Why was the 2008 Global Financial Crisis such a surprise to a surprising number of economists? A new book, Understanding Global Crises: An Emerging Paradigm by Assaf Razin, suggests one reason is the mental blinkers imposed by the real business cycle worldview, whereby productivity shocks and nominal wage stickiness accounted for most cyclical fluctuations – as long as monetary policy was sensibly guided by a rule that avoided policy shocks. That complacency (as it turned out) has of course evaporated, leaving instead agreement about some aspects of the macroeconomic problem – the zero lower bound problem and role of “unconventional” QE – and wild disagreement about fiscal policy.
The book starts with a history of the financial crises of the 1990s and 2000s – and you only have to see that history (the Asian crisis, LTCM, the dot com bubble) to be puzzled anew by the widespread belief in permanent stability by the mid-2000s. The second part looks at the various sources of financial fragility: asymmetric information, risk-shifting and risk-taking, excessive optimism, and co-ordination failures. This section presents a model of the optimal amount of insurance against risk-taking financial institutions, taking account of the moral hazard and adverse selection problems. The third section turns to currency and balance of payments crises, and the Eurozone’s unpalatable choices. It is a relatively short book covering in a very elegant way a lot of theoretical and historical territory.
The book concludes that some vital questions remain unanswered by the latest dynamic general equilbrium models it presents – including the most bitterly-disputed policy questions: when should fiscal austerity be implemented to reduce debt levels and unfunded demographic liabilities; when should monetary policy start to be tightened; when does the need to stabilise the financial system outweigh the risks of moral hazard.; and how should monetary policy take account of asset price bubbles during the zero/low interest rate period? These seem pretty fundamental, which I suppose will keep macroeconomists busy for some time.

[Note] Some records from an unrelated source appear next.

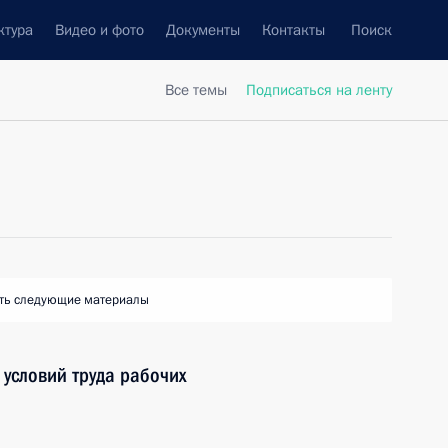
ктура
Видео и фото
Документы
Контакты
Поиск
Все темы
Подписаться на ленту
ть следующие материалы
условий труда рабочих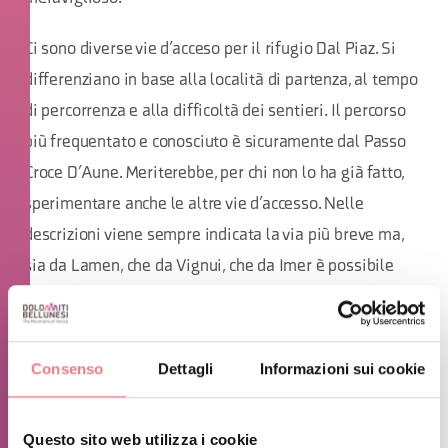
Ci sono diverse vie d’acceso per il rifugio Dal Piaz. Si
differenziano in base alla località di partenza, al tempo
di percorrenza e alla difficoltà dei sentieri. Il percorso
più frequentato e conosciuto è sicuramente dal Passo
Croce D’Aune. Meriterebbe, per chi non lo ha già fatto,
sperimentare anche le altre vie d’accesso. Nelle
descrizioni viene sempre indicata la via più breve ma,
sia da Lamen, che da Vignui, che da Imer è possibile
effettuare delle varianti indicate sulle cartine
topografiche. Ecco perchè è INDISPENSABILE avere
sempre con sè una cartina topografica della zona che si
Consenso
Dettagli
Informazioni sui cookie
ha intenzione di frequentare.
A voi quindi la scelta del percorso per venirci a trovare!
Questo sito web utilizza i cookie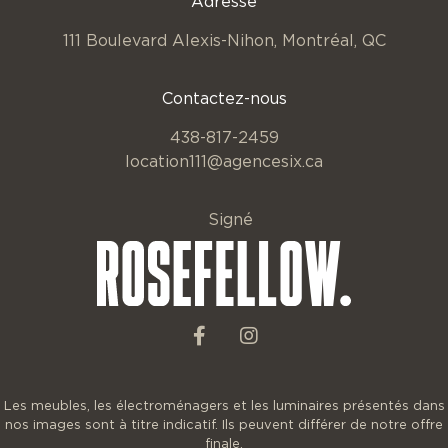
Adresse
111 Boulevard Alexis-Nihon,
Montréal, QC
Contactez-nous
438-817-2459
location111@agencesix.ca
Signé
Les meubles, les électroménagers et les luminaires présentés dans
nos images sont à titre indicatif. Ils peuvent différer de notre offre
finale.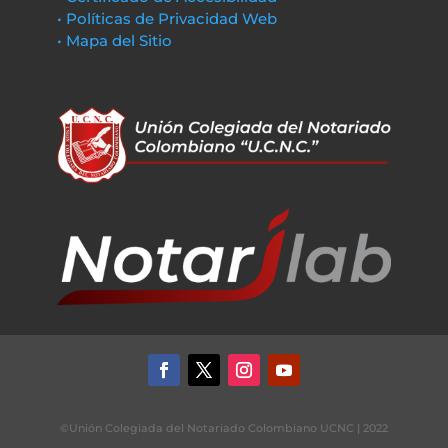
• Políticas de Privacidad Web
• Mapa del Sitio
©Unión Colegiada del Notariado Colombiano UCNC | 2022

The book is based on courses Prof Azin has taught since the crisis, and is geared towards a graduate student audience, so it is not one for the general reader interested in the sorry state of the global economy and financial markets, post-2008. It looks like a must-read for relevant courses, however. To me – with a foot in the academic camp but not remotely expert in global macro or finance – it also looks like it’s retrofitting economic theory to events. It is good to have it demonstrated so clearly, as many macroeconomists have assured me, that macro models can accommodate the kinds of event we have experienced in life. But it leaves unanswered the original puzzle – why did so many macroeconomists wear the real business cycle blinkers in the first place?